Please write out the entire listing below exactly, excluding its pictures.

Data in this exercise:
####

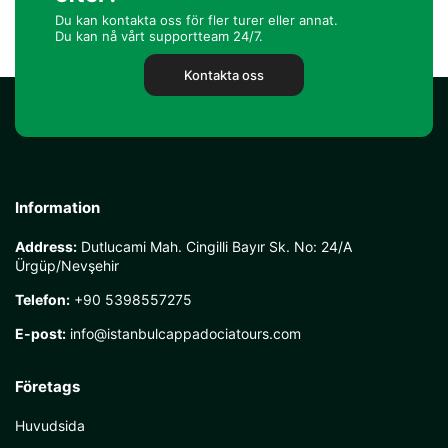
Du kan kontakta oss för fler turer eller annat.
Du kan nå vårt supportteam 24/7.
Kontakta oss
Information
Address:
Dutlucami Mah. Cingilli Bayır Sk. No: 24/A
Ürgüp/Nevşehir
Telefon:
+90 5398557275
E-post:
info@istanbulcappadociatours.com
Företags
Huvudsida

####

Answer to the exercise:
Du kan kontakta oss för fler turer eller annat.
Du kan nå vårt supportteam 24/7.
Kontakta oss
Information
Address:
Dutlucami Mah. Cingilli Bayır Sk. No: 24/A
Ürgüp/Nevşehir
Telefon:
+90 5398557275
E-post:
info@istanbulcappadociatours.com
Företags
Huvudsida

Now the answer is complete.